Please contact Chao Pan ([email protected]), Eli Chien ([email protected]) if you have any question.
If you find our code or work useful, please cite our paper:
@inproceedings{chien2021highly,
title={Highly Scalable and Provably Accurate Classification in Poincar{\'e} Balls},
author={Chien, Eli and Pan, Chao and Tabaghi, Puoya and Milenkovic, Olgica},
booktitle={2021 IEEE International Conference on Data Mining (ICDM)},
pages={61--70},
year={2021},
organization={IEEE}
}
@article{pan2023provably,
title={Provably accurate and scalable linear classifiers in hyperbolic spaces},
author={Pan, Chao and Chien, Eli and Tabaghi, Puoya and Peng, Jianhao and Milenkovic, Olgica},
journal={Knowledge and Information Systems},
pages={1--34},
year={2023},
publisher={Springer}
}
[1] A. Olsson, M. Venkatasubramanian, V. K. Chaudhri, B. J. Aronow, N. Salomonis, H. Singh, and H. L. Grimes, “Single-cell analysis of mixed-lineage states leading to a binary cell fate choice,” Nature, vol. 537, no. 7622, pp. 698–702, 2016.

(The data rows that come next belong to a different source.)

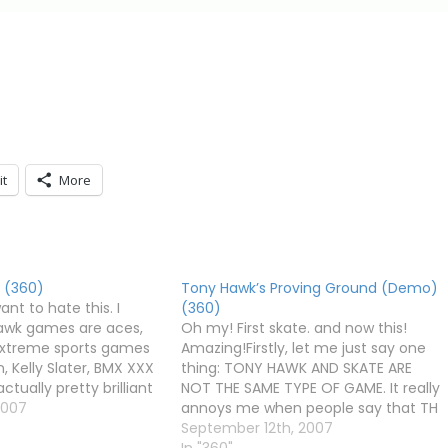
it
More
 (360)
Tony Hawk’s Proving Ground (Demo)
want to hate this. I
(360)
awk games are aces,
Oh my! First skate. and now this!
 extreme sports games
Amazing!Firstly, let me just say one
 Kelly Slater, BMX XXX
thing: TONY HAWK AND SKATE ARE
tually pretty brilliant
NOT THE SAME TYPE OF GAME. It really
ine) pale in comparison.
2007
annoys me when people say that TH
o are like Satan in
games are redundant now that
September 12th, 2007
r form) are trying…
skate. is here, and it does everything
In "360"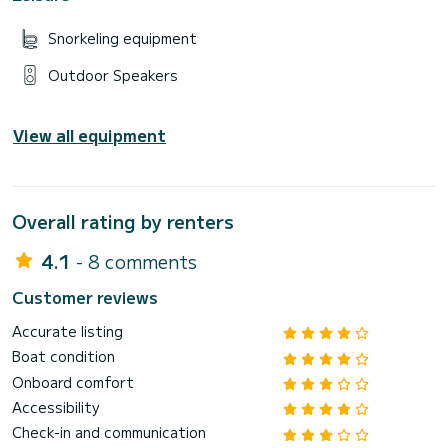
Snorkeling equipment
Outdoor Speakers
View all equipment
Overall rating by renters
4.1
- 8 comments
Customer reviews
Accurate listing
Boat condition
Onboard comfort
Accessibility
Check-in and communication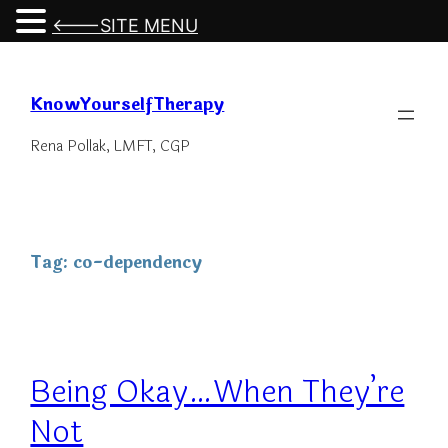
<---SITE MENU
Skip
to
KnowYourselfTherapy
content
Rena Pollak, LMFT, CGP
Tag:
co-dependency
Being Okay…When They’re
Not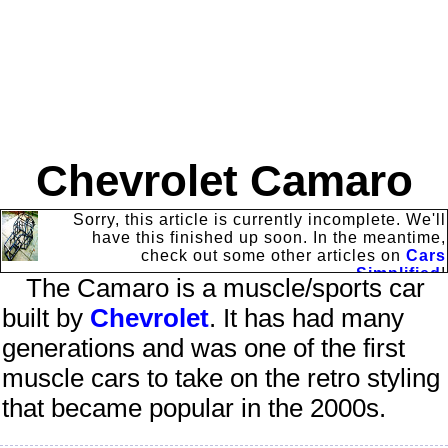
Chevrolet Camaro
Sorry, this article is currently incomplete. We'll
have this finished up soon. In the meantime,
check out some other articles on
Cars
Simplified
!
The
Camaro
is a muscle/sports car
built by
Chevrolet
. It has had many
generations and was one of the first
muscle cars to take on the retro styling
that became popular in the 2000s.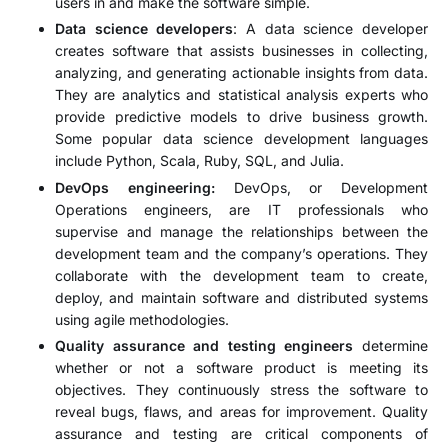
users in and make the software simple.
Data science developers
: A data science developer
creates software that assists businesses in collecting,
analyzing, and generating actionable insights from data.
They are analytics and statistical analysis experts who
provide predictive models to drive business growth.
Some popular data science development languages
include Python, Scala, Ruby, SQL, and Julia.
DevOps engineering:
DevOps, or Development
Operations engineers, are IT professionals who
supervise and manage the relationships between the
development team and the company’s operations. They
collaborate with the development team to create,
deploy, and maintain software and distributed systems
using agile methodologies.
Quality assurance and testing engineers
determine
whether or not a software product is meeting its
objectives. They continuously stress the software to
reveal bugs, flaws, and areas for improvement. Quality
assurance and testing are critical components of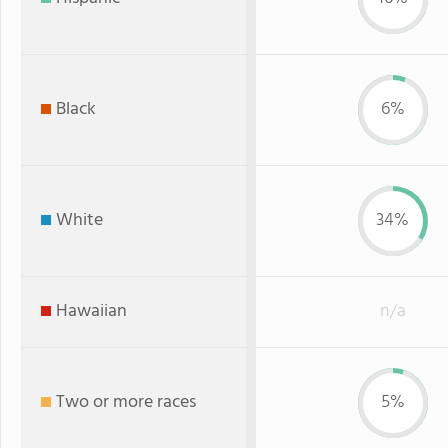
Black
6%
White
34%
Hawaiian
n/a
Two or more races
5%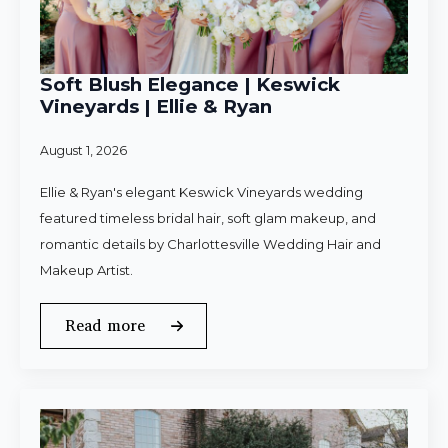
Soft Blush Elegance | Keswick
Vineyards | Ellie & Ryan
August 1, 2026
Ellie & Ryan's elegant Keswick Vineyards wedding
featured timeless bridal hair, soft glam makeup, and
romantic details by Charlottesville Wedding Hair and
Makeup Artist.
Read more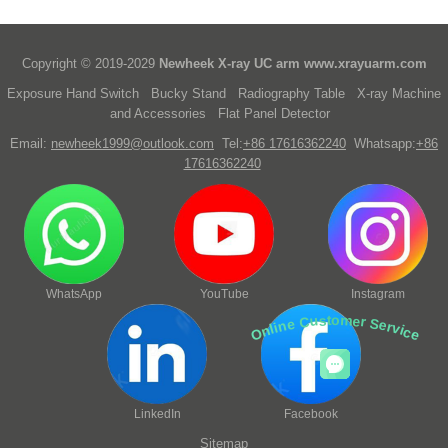
Copyright © 2019-2029
Newheek X-ray UC arm
www.xrayuarm.com
Exposure Hand Switch
Bucky Stand
Radiography Table
X-ray Machine
and Accessories
Flat Panel Detector
Email:
newheek1999@outlook.com
Tel:
+86 17616362240
Whatsapp:
+86
17616362240
WhatsApp
YouTube
Instagram
Online Customer Service
LinkedIn
Facebook
Sitemap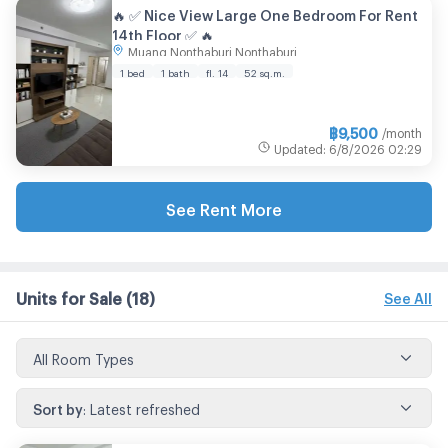
🔥 ✅ Nice View Large One Bedroom For Rent
14th Floor ✅ 🔥
Muang Nonthaburi Nonthaburi
1 bed
1 bath
fl. 14
52 sq.m.
฿
9,500
/month
Updated
:
6/8/2026
02:29
See Rent More
Units for Sale
(18)
See All
All Room Types
Sort by
:
Latest refreshed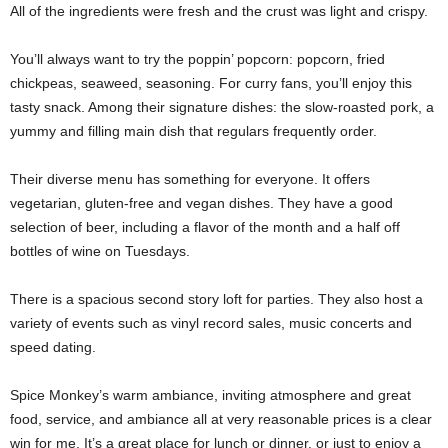
All of the ingredients were fresh and the crust was light and crispy.
You’ll always want to try the poppin’ popcorn: popcorn, fried
chickpeas, seaweed, seasoning. For curry fans, you’ll enjoy this
tasty snack. Among their signature dishes: the slow-roasted pork, a
yummy and filling main dish that regulars frequently order.
Their diverse menu has something for everyone. It offers
vegetarian, gluten-free and vegan dishes. They have a good
selection of beer, including a flavor of the month and a half off
bottles of wine on Tuesdays.
There is a spacious second story loft for parties. They also host a
variety of events such as vinyl record sales, music concerts and
speed dating.
Spice Monkey’s warm ambiance, inviting atmosphere and great
food, service, and ambiance all at very reasonable prices is a clear
win for me. It’s a great place for lunch or dinner, or just to enjoy a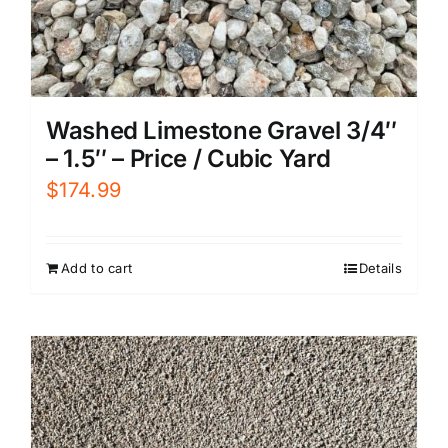
Washed Limestone Gravel 3/4″
– 1.5″ – Price / Cubic Yard
$
174.99
Add to cart
Details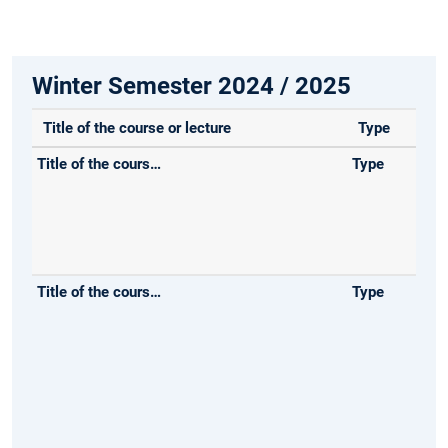
Winter Semester 2024 / 2025
Title of the course or lecture
Type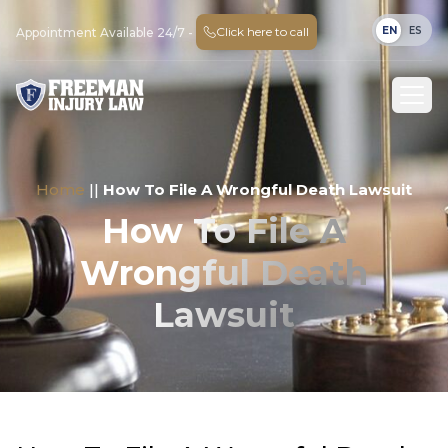
EN
ES
Click here to call
Appointment Available 24/7 -
Home
||
How To File A Wrongful Death Lawsuit
How To File A
Wrongful Death
Lawsuit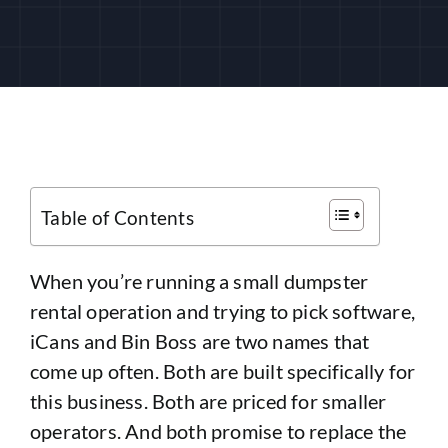
CUSTOMER LOGIN
Table of Contents
When you’re running a small dumpster
rental operation and trying to pick software,
iCans and Bin Boss are two names that
come up often. Both are built specifically for
this business. Both are priced for smaller
operators. And both promise to replace the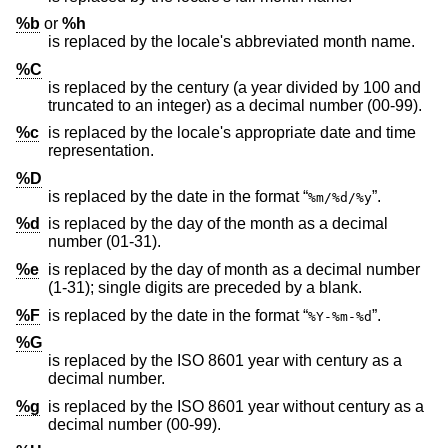
%b
or
%h
is replaced by the locale's abbreviated month name.
%C
is replaced by the century (a year divided by 100 and
truncated to an integer) as a decimal number (00-99).
%c
is replaced by the locale's appropriate date and time
representation.
%D
is replaced by the date in the format “
”.
%m/%d/%y
%d
is replaced by the day of the month as a decimal
number (01-31).
%e
is replaced by the day of month as a decimal number
(1-31); single digits are preceded by a blank.
%F
is replaced by the date in the format “
”.
%Y-%m-%d
%G
is replaced by the
ISO 8601
year with century as a
decimal number.
%g
is replaced by the
ISO 8601
year without century as a
decimal number (00-99).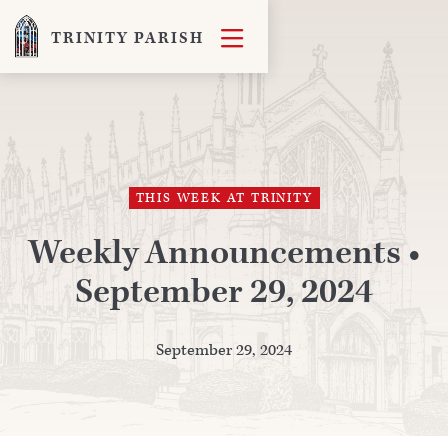

TRINITY PARISH
THIS WEEK AT TRINITY
Weekly Announcements •
September 29, 2024
September 29, 2024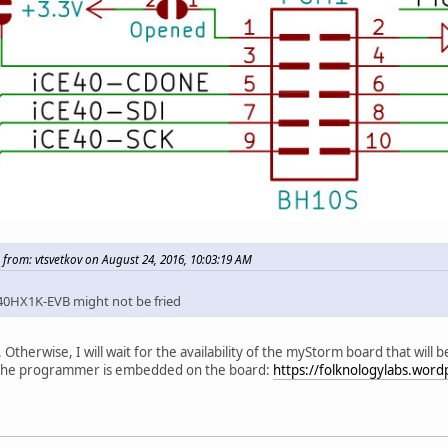
 from: vtsvetkov on August 24, 2016, 10:03:19 AM
40HX1K-EVB might not be fried
. Otherwise, I will wait for the availability of the myStorm board that will
the programmer is embedded on the board:
https://folknologylabs.wor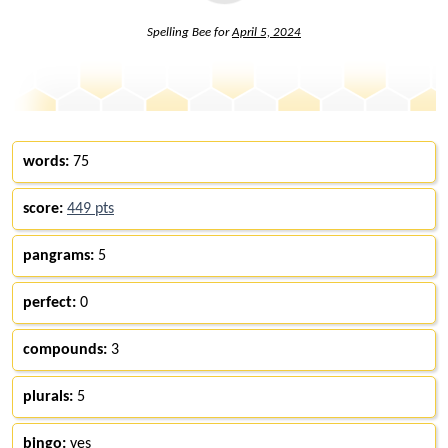
Spelling Bee for
April 5, 2024
words:
75
score:
449 pts
pangrams:
5
perfect:
0
compounds:
3
plurals:
5
bingo:
yes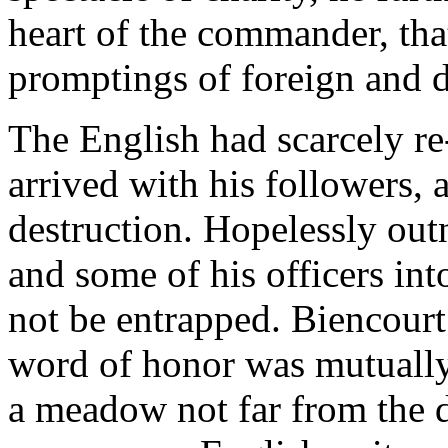
heart of the commander, that
promptings of foreign and 
The English had scarcely r
arrived with his followers, 
destruction. Hopelessly out
and some of his officers in
not be entrapped. Biencourt
word of honor was mutually 
a meadow not far from the 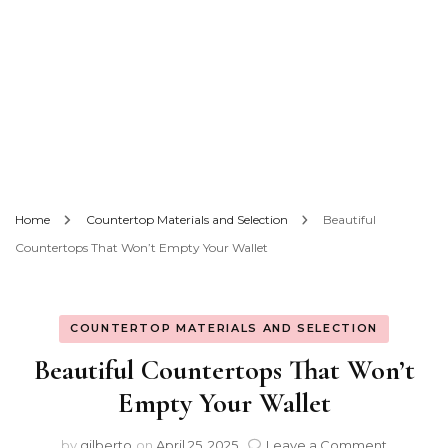
Home
Countertop Materials and Selection
Beautiful
Countertops That Won’t Empty Your Wallet
COUNTERTOP MATERIALS AND SELECTION
Beautiful Countertops That Won’t
Empty Your Wallet
on
by
gilberto
on
April 25, 2025
Leave a Comment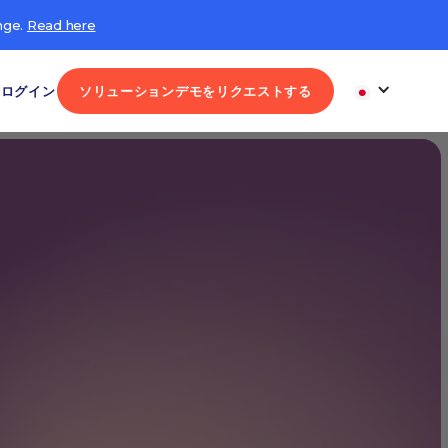
nge.
Read here
ログイン
ソリューションデモをリクエストする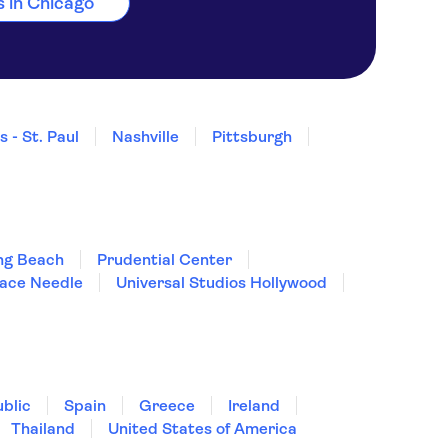
es in Chicago
 - St. Paul
Nashville
Pittsburgh
ng Beach
Prudential Center
pace Needle
Universal Studios Hollywood
blic
Spain
Greece
Ireland
Thailand
United States of America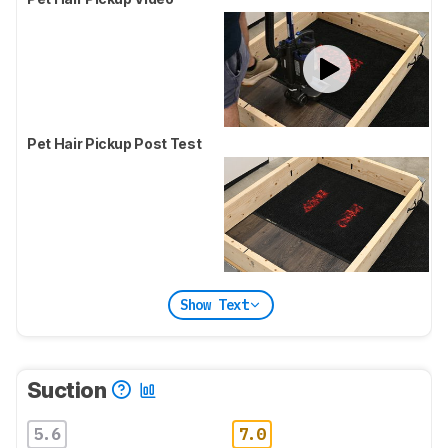
Pet Hair Pickup Post Test
Show Text
Suction
5.6
7.0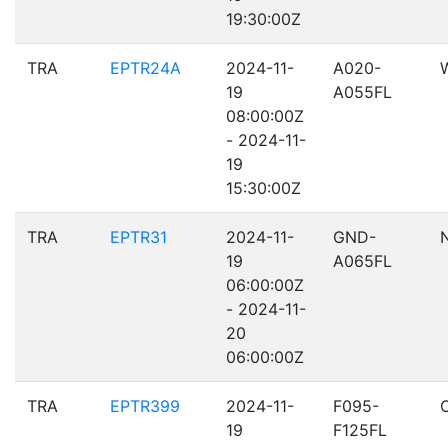
19:30:00Z
TRA
EPTR24A
2024-11-
A020-
19
A055FL
08:00:00Z
- 2024-11-
19
15:30:00Z
TRA
EPTR31
2024-11-
GND-
19
A065FL
06:00:00Z
- 2024-11-
20
06:00:00Z
TRA
EPTR399
2024-11-
F095-
19
F125FL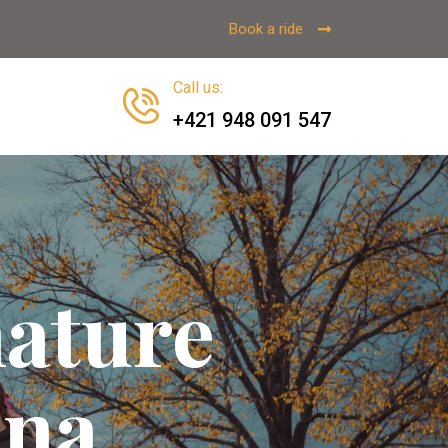
Book a ride
Call us
:
+421 948 091 547
nature
ina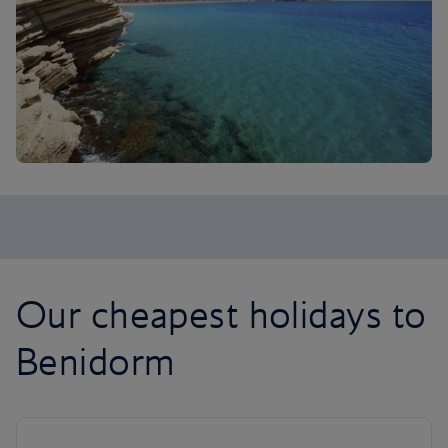
Our cheapest holidays to
Benidorm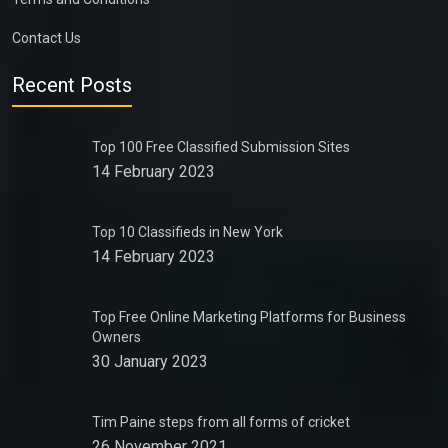
Contact Us
Recent Posts
Top 100 Free Classified Submission Sites
14 February 2023
Top 10 Classifieds in New York
14 February 2023
Top Free Online Marketing Platforms for Business
Owners
30 January 2023
Tim Paine steps from all forms of cricket
26 November 2021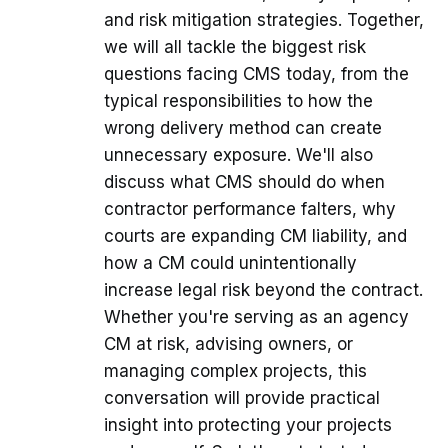
and risk mitigation strategies. Together,
we will all tackle the biggest risk
questions facing CMS today, from the
typical responsibilities to how the
wrong delivery method can create
unnecessary exposure. We'll also
discuss what CMS should do when
contractor performance falters, why
courts are expanding CM liability, and
how a CM could unintentionally
increase legal risk beyond the contract.
Whether you're serving as an agency
CM at risk, advising owners, or
managing complex projects, this
conversation will provide practical
insight into protecting your projects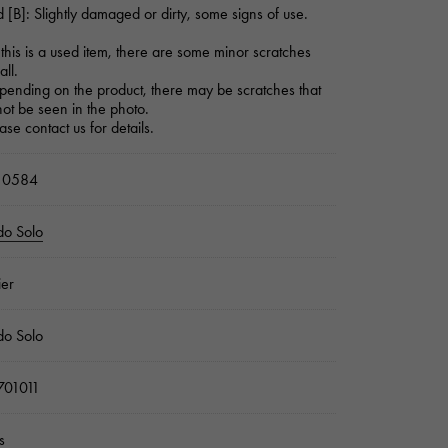
 [B]: Slightly damaged or dirty, some signs of use.
this is a used item, there are some minor scratches
all.
ending on the product, there may be scratches that
ot be seen in the photo.
ase contact us for details.
10584
do Solo
ier
do Solo
01011
s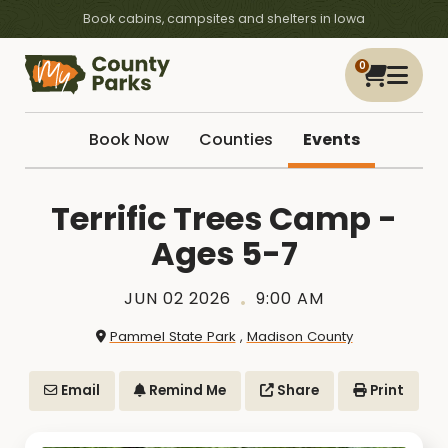
Book cabins, campsites and shelters in Iowa
0
Book Now
Counties
Events
Terrific Trees Camp -
Ages 5-7
JUN 02 2026
9:00 AM
Pammel State Park
,
Madison County
Email
Remind Me
Share
Print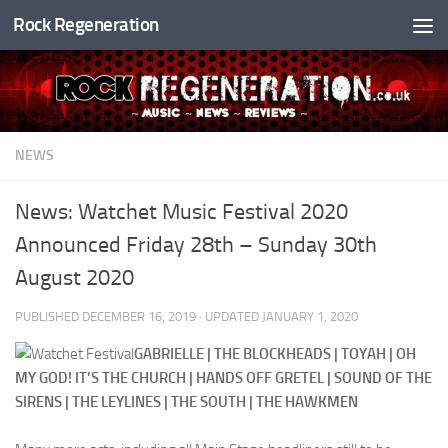
Rock Regeneration
Skip to content
NEWS
News: Watchet Music Festival 2020
Announced Friday 28th – Sunday 30th
August 2020
PUBLISHED
DECEMBER 16, 2019
· UPDATED
JANUARY 1, 2020
GABRIELLE | THE BLOCKHEADS | TOYAH | OH
MY GOD! IT’S THE CHURCH | HANDS OFF GRETEL | SOUND OF THE
SIRENS | THE LEYLINES | THE SOUTH | THE HAWKMEN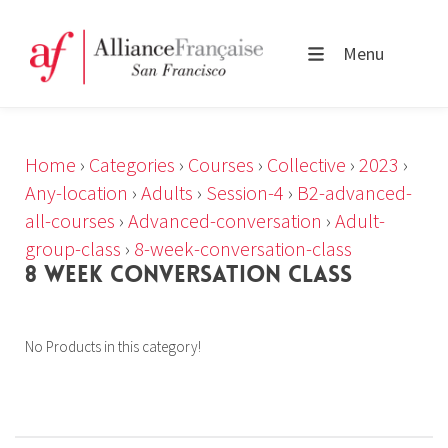
Menu
Home
›
Categories
›
Courses
›
Collective
›
2023
›
Any-location
›
Adults
›
Session-4
›
B2-advanced-
all-courses
›
Advanced-conversation
›
Adult-
group-class
›
8-week-conversation-class
8 WEEK CONVERSATION CLASS
No Products in this category!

[2] A. Krizhevsky, G. Hinton et al., “Learning multiple layers of features from tiny images,” 2009.
[3] H. Xiao, K. Rasul, and R. Vollgraf, “Fashion-mnist: a novel image dataset for benchmarking machine learning algorithms,” arXiv preprint arXiv:1708.07747, 2017.
[4] S. Ravi and H. Larochelle, “Optimization as a model for few-shot learning,” in International Conference on Learning Representations, 2017.
[5] A. Klimovskaia, D. Lopez-Paz, L. Bottou, and M. Nickel, “Poincaré maps for analyzing complex hierarchies in single-cell data,” Nature communications, vol. 11, no. 1, pp. 1–9, 2020.
[6] V. Khrulkov, L. Mirvakhabova, E. Ustinova, I. Oseledets, and V. Lempitsky, “Hyperbolic image embeddings,” in Proceedings of the IEEE/CVF Conference on Computer Vision and Pattern Recognition, 2020, pp. 6418–6428.
[7] Weber, Melanie, et al. "Robust large-margin learning in hyperbolic space." arXiv preprint arXiv:2004.05465 (2020).